The concept of almost never fails to escape me. Like I "almost" finished the book but I got distracted by my phone. I "almost" made the train but I got stuck in traffic. I "almost" made a friend, but I forgot to open my mouth. I "almost" got an A, but procrastinated the final assignment. I "almost" got hit by a truck, but when they honked their horn I ran. "Almost" always happens to me, but I'm beginning to think that I'm the cause of it.

Have you ever done a really hefty self-sabotage, one that really makes you wonder if you're your own worst enemy? Like cancelling a plan that you were really excited about, but suddenly, you're nerves have made you too nauseas to go. I'm sure that it was not intention, to self-sabotage, but aren't all the things we do subconsciously intended? What I can't decide is this - is it our mind's way of protecting us from failure, or protecting us from success? Either way, I've realize it's much easier to mend ourselves to our version of 'normal', no matter how exhaustive or unproductive it is. Success is a change and so is failure. It turns out, we'd rather be mediocre.
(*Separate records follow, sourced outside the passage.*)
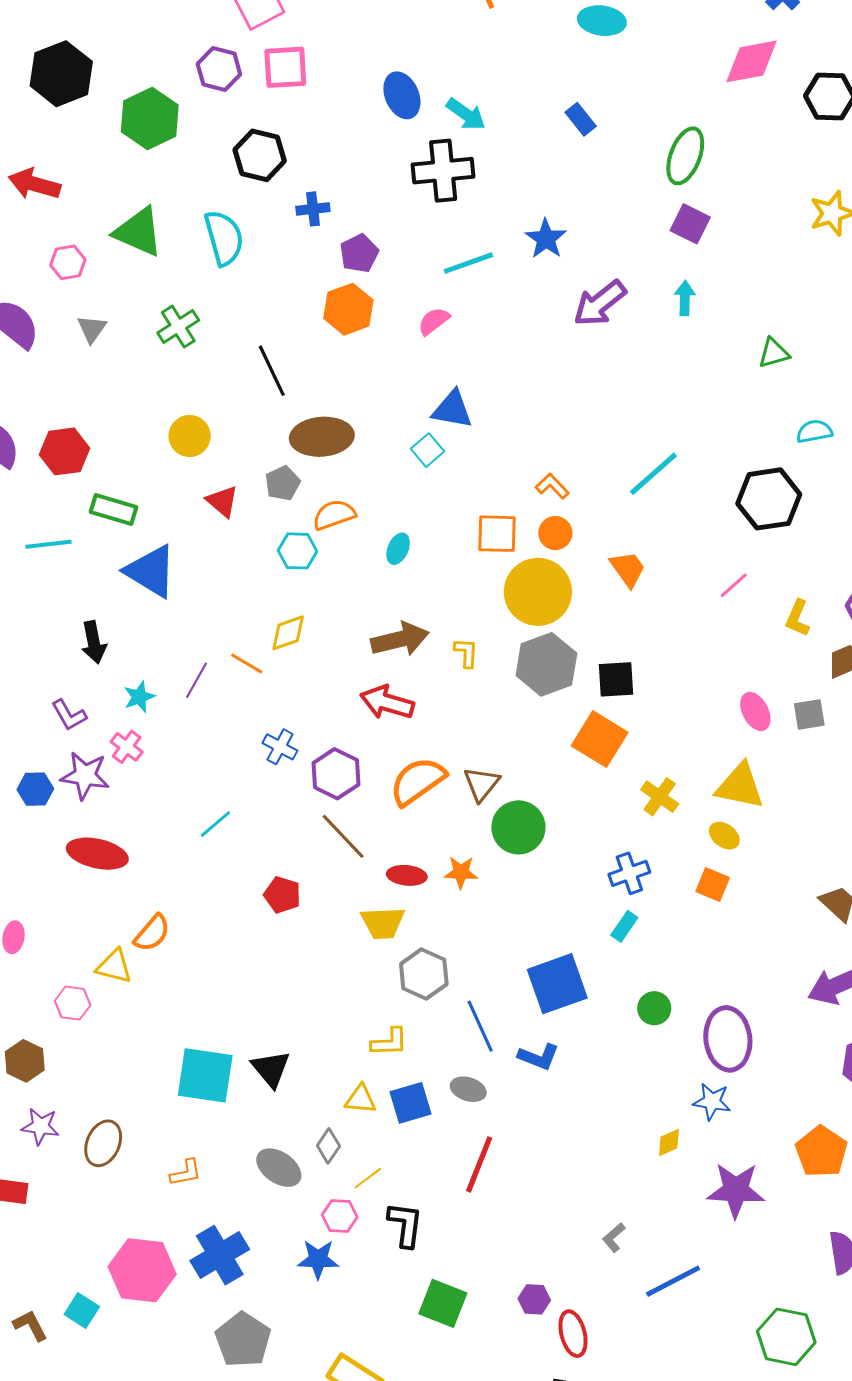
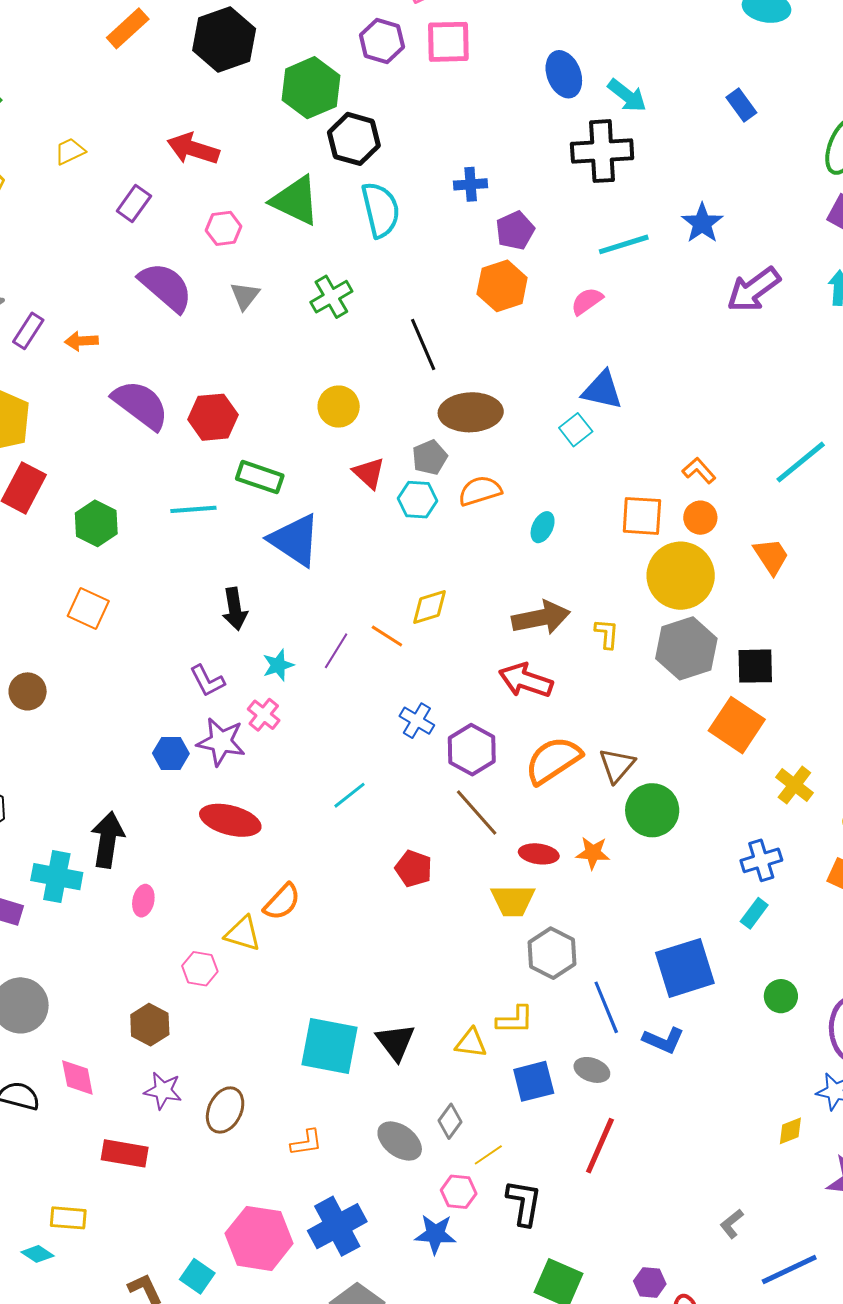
black hexagon: (260, 155) -> (354, 139), moved
cyan hexagon: (297, 551) -> (417, 500), moved
yellow triangle: (361, 1099) -> (471, 1043), moved

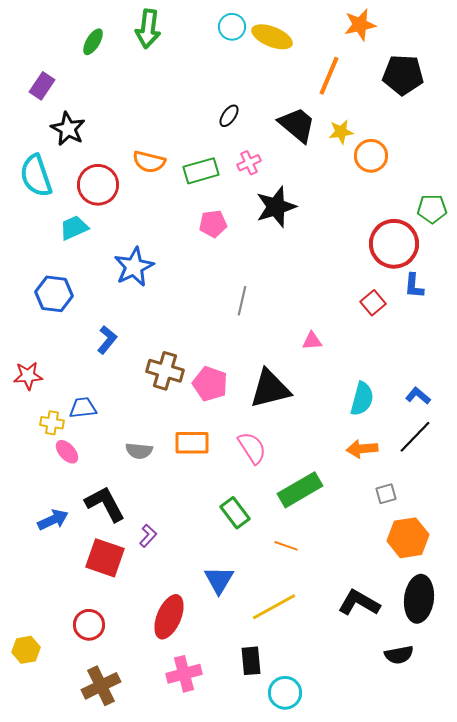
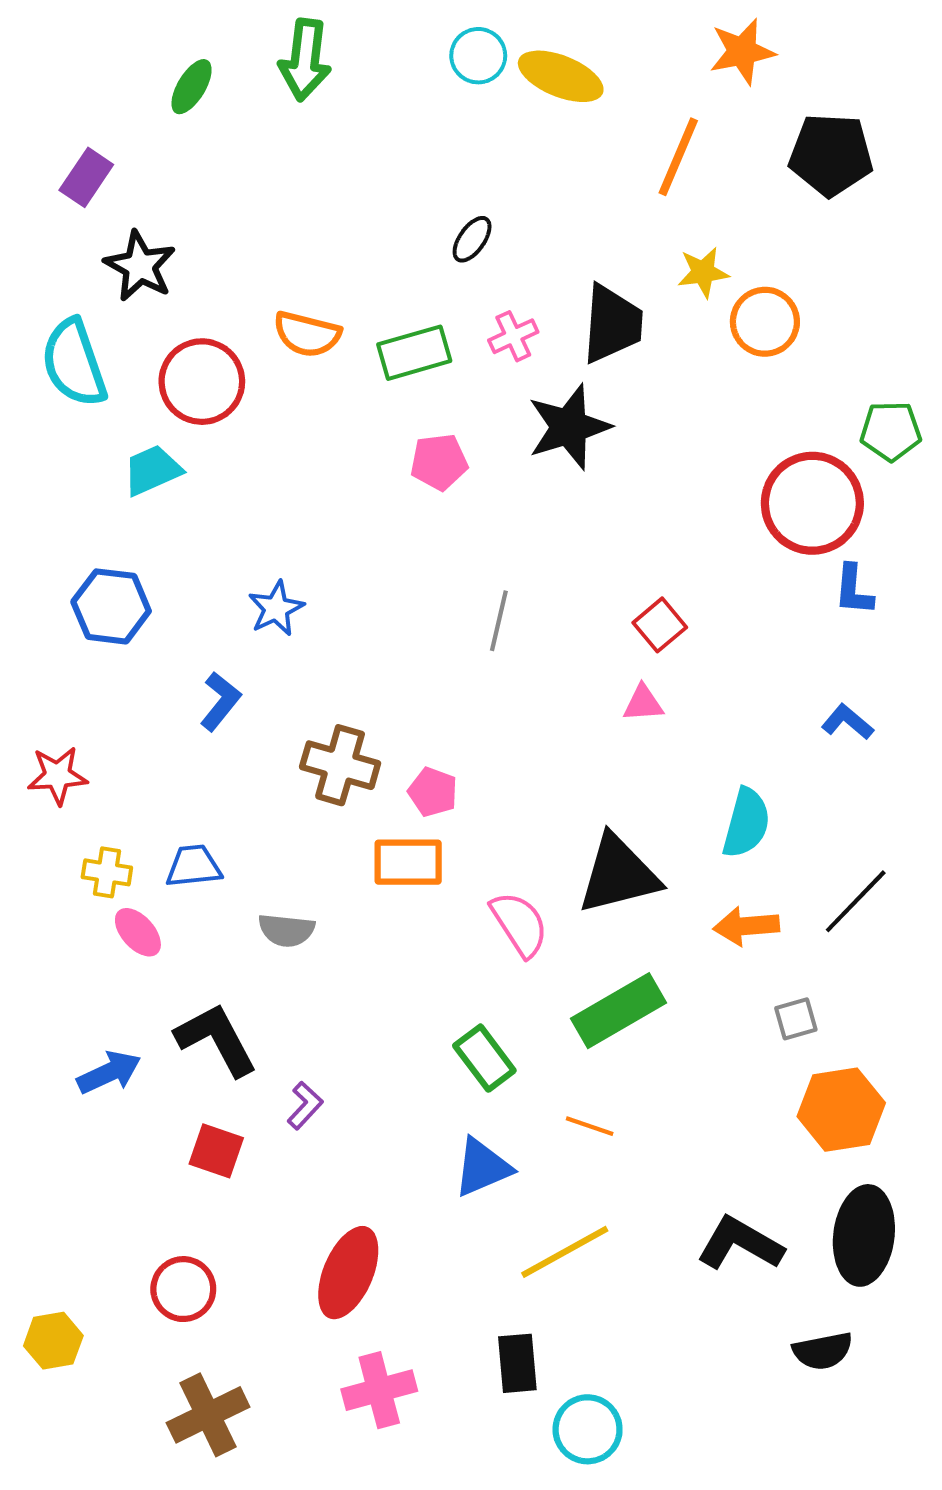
black trapezoid: (297, 125) -> (612, 324), moved, turned 54
blue star: (134, 267) -> (276, 608), moved, size x0.7
red square: (373, 303) -> (660, 625), moved
pink pentagon: (210, 384) -> (433, 792), size x0.7
black triangle: (270, 389) -> (618, 875), moved
blue L-shape: (418, 396) -> (847, 722), moved
blue trapezoid: (83, 408) -> (194, 866), moved
orange rectangle: (192, 443) -> (408, 862), moved
red square: (105, 558) -> (216, 1151), size x0.7
blue triangle: (219, 580) -> (482, 1167), moved, turned 36

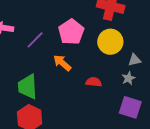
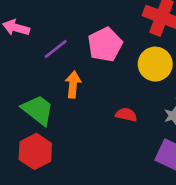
orange arrow: (62, 63) -> (73, 84), moved, turned 48
green trapezoid: (28, 87) -> (38, 110), turned 124

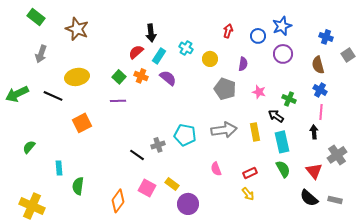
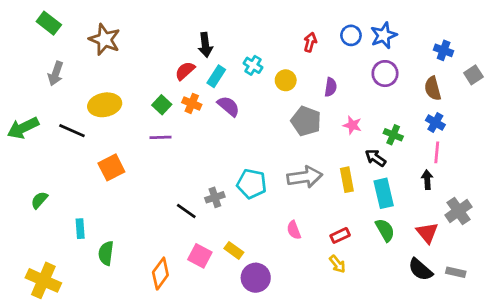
blue circle: (258, 36) -> (351, 35), moved

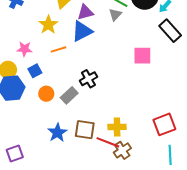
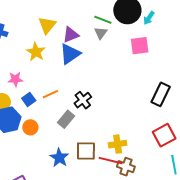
black rectangle: (170, 31) -> (161, 94), moved, turned 75
orange line: (59, 49) -> (50, 94), moved
pink square: (142, 56) -> (140, 46), moved
orange circle: (46, 94) -> (30, 127), moved
brown cross: (122, 150) -> (126, 167), turned -30

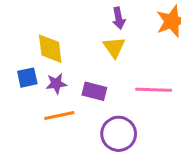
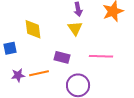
blue square: (27, 78) -> (10, 48), moved
purple star: (56, 84) -> (18, 75), moved

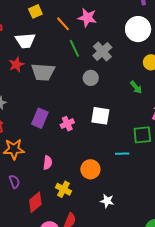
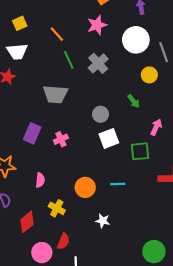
yellow square: (35, 11) -> (20, 23), moved
pink star: (87, 18) -> (97, 25), moved, turned -30
gray trapezoid: (43, 72) -> (55, 94), moved
gray circle: (91, 78) -> (100, 114), moved
white square: (100, 116) -> (109, 138), moved, turned -30
cyan line: (122, 154) -> (118, 184), moved

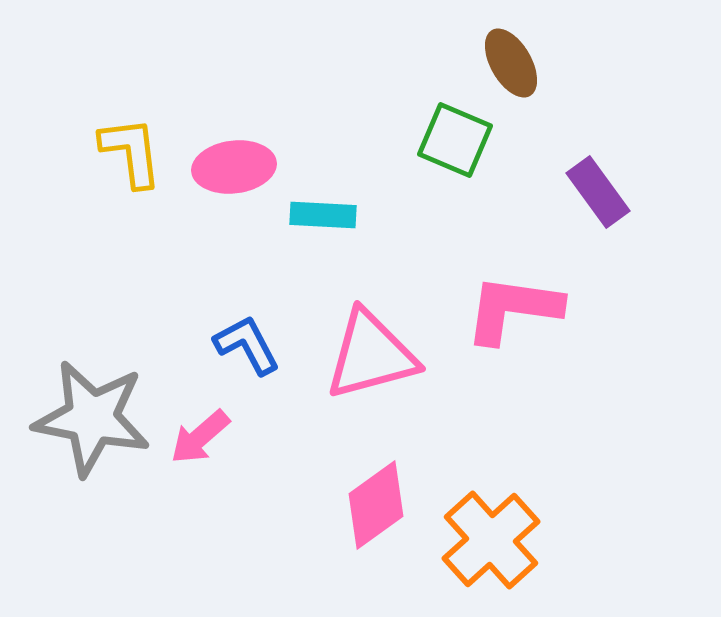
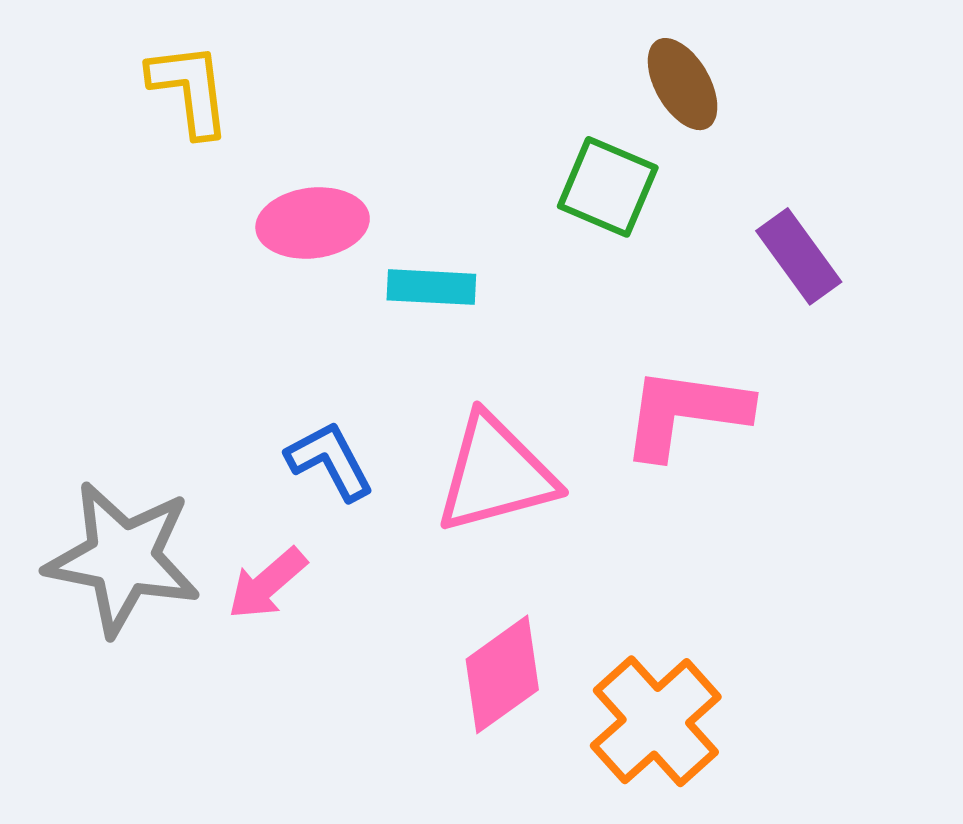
yellow L-shape: (131, 152) -> (190, 89), moved

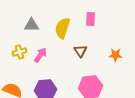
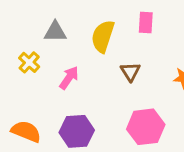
yellow cross: (19, 52) -> (29, 62), moved, turned -32

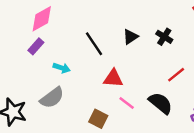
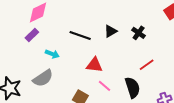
black line: (94, 44) -> (80, 35), turned -40
black semicircle: (160, 103) -> (132, 88), turned 30

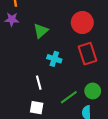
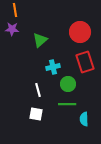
cyan cross: (54, 59) -> (53, 67), turned -32
green circle: (93, 91) -> (68, 84), moved
green line: (69, 97) -> (67, 104), turned 36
'Oh, I meant to, I forgot, I thought about it' - these phrases have all come out of my mouth, probably today actually. And they all mean the same thing. They are all a measure of almost. Of the things that was I supposed to do, but didn't. Or the moments that never came, but it was for the better. That's the weird thing about it, it seems to always work out for the best. Almost.

Almosts are hard for a person who tends to live under the blanket of nostalgia. They make you wish you could go back in time and change things. It's true that, if you knew then what you know now, you would pick the path of least resistance. You would choose the existence that is conceived without regret. For people like me, those whose minds dwell in the past, we hold onto hope that one day this might be true. That one day we'll be able to relive our lives as the perfect humans we aspire to me, and we'll never have to think about the past again. Right?

Wrong.

The reality behind mistakes, wrong choices, and estranged relationships is that they all happen for a reason. The reason is often just to learn what to or what not to do in the future. Without all the almosts, the failures, and the successes - you wouldn't be you. And even if the you that you are is terrible right now, one day you'll look back and think about how you "almost" spent your life as an asshole. But somebody pulled you startlingly out of that hole and it was certainly for the better. Then look at who you became. Self-aware.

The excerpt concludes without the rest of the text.